Tell stories. The salon owner began with a personal story about his family’s 100-year history in the industry. He spoke about the innovations his great grandparents pioneered in the salon business and about his own personal experience growing a successful business.

Stories are powerful and emotional, yet unappreciated in many business presentations. Angel investors tell me they’re different than venture capitalists. They both want to make money, of course, but while VC’s are much more focused on data, angels often take a mentoring role and are making an emotional and financial investment in the idea and the people. “The most memorable presentations don’t start with data,” according to one investor. “They start with a compelling personal story. It’s not about data; it’s about engagement.”

Use pictures to tell the story. The first two slides of the presentation I saw didn’t have any words. Instead the entrepreneur showed black and white photographs of his family breaking ground on their salons or ‘barber shops’ as he talked about their history. Pictures are far more memorable than words. Studies have shown that people will remember 10 percent of information when the content is delivered verbally. Add a photograph and retention soars to 65 percent. Angel investors—like all investors—want to see charts, graphs, tables and other slides showing the hard numbers behind an idea. The key is to break up the slides to give the eyes and brain a break. Tell stories and use pictures to complement the narrative. On a related note it’s important to keep your entire slide deck to a minimum. One angel told me the kiss of death is a 45-slide PowerPoint deck. Investors prefer 10 to 15 slides at most.

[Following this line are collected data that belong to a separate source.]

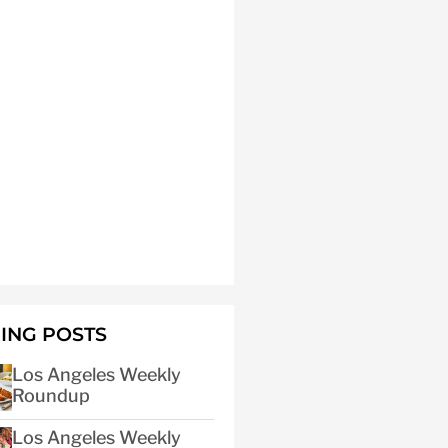
ING POSTS
Los Angeles Weekly
Roundup
Los Angeles Weekly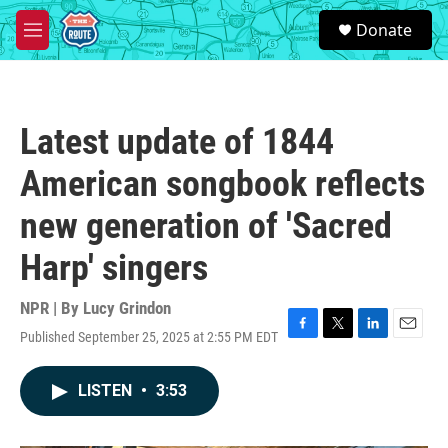
Skip to main content
S
Donate
e
M
a
e
r
n
c
u
h
Latest update of 1844
u
e
American songbook reflects
r
y
new generation of 'Sacred
Harp' singers
NPR | By
Lucy Grindon
Published September 25, 2025 at 2:55 PM EDT
F
T
L
E
a
w
i
m
c
i
n
a
LISTEN
•
3:53
e
t
k
i
b
t
e
l
o
e
d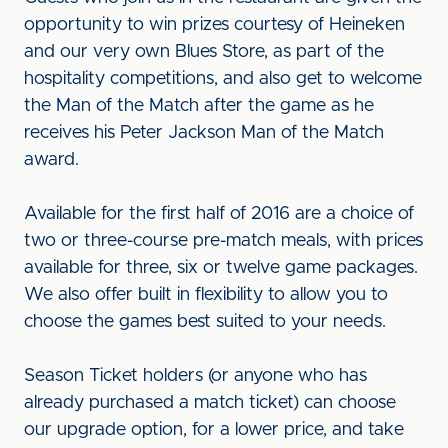
opportunity to win prizes courtesy of Heineken
and our very own Blues Store, as part of the
hospitality competitions, and also get to welcome
the Man of the Match after the game as he
receives his Peter Jackson Man of the Match
award.
Available for the first half of 2016 are a choice of
two or three-course pre-match meals, with prices
available for three, six or twelve game packages.
We also offer built in flexibility to allow you to
choose the games best suited to your needs.
Season Ticket holders (or anyone who has
already purchased a match ticket) can choose
our upgrade option, for a lower price, and take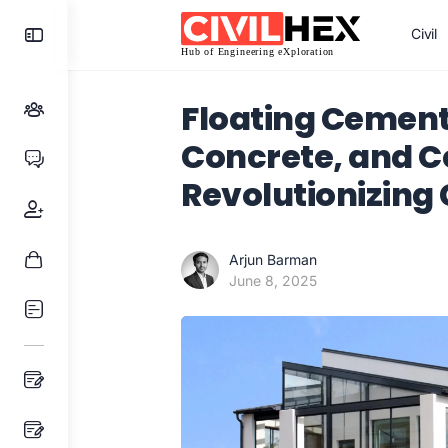
Toggle
Civil
Side
Panel
Floating Cement
Concrete, and C
Revolutionizing 
Arjun Barman
June 8, 2025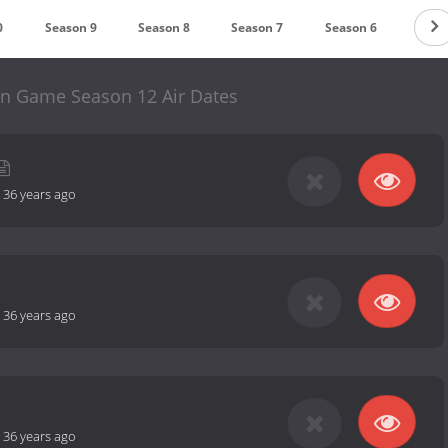
0
Season 9
Season 8
Season 7
Season 6
Seas
n Game Season 12 Air Dates
-
36 years ago
-
36 years ago
-
36 years ago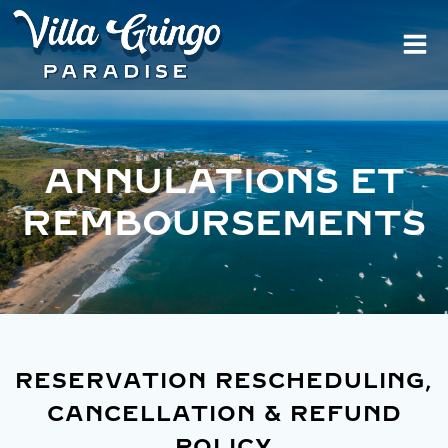
Aller
au
contenu
ANNULATIONS ET
REMBOURSEMENTS
RESERVATION RESCHEDULING,
CANCELLATION & REFUND
POLICY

Express your passion. Angels invest in relationships and they want to build those relationships with entrepreneurs who have a fire in the belly, a consuming passion to move the world forward. Over the past several months I’ve been pouring over academic research studies, which have found that angel investors weigh passion as one of the top three factors or variables that influence their ultimate investment decision. Passion is contagious, literally.

Simply ask yourself this question: “What am I really passionate about?” The answer will be considerably different than the answer to the question, “What is my idea?” For example, I recall meeting with top executives at one of the world’s largest medical device companies. They were about to launch a major product and wanted my feedback on their message.

“What’s the product?” I asked.

“It’s the first dynamic high-volume CT-scan that utilizes 320 ultra-high resolution detector rows to image an entire organ in a single gantry rotation,” the CEO said.

After my eyes had glazed over, I tried a different tactic.

“Why are you really passionate about this product?” I asked.

“If you suffer a stroke, our product could mean the difference between going home and living a full life or never recognizing your family again”, the CEO answered.

The CEO kicked off the presentation with his ‘passion statement’ and successfully won over the audience. While passion is essential, it is not sufficient to persuade investors. Investors need to know that the product addresses a real world pain.

Introduce a villain and a hero. Great stories and movies have a villain who causes problems and a hero who saves the day. In the context of a business presentation, think about villains and heroes as problems and solutions. What is the problem your idea solves? In the presentation I saw, the salon owner/entrepreneur spent three slides explaining the problems (the inefficiencies) in the salon industry and how his product would help solve those problems. Angel investors need to understand the pain—or problem—your customers are experiencing and how your idea, product, or service alleviates the pain.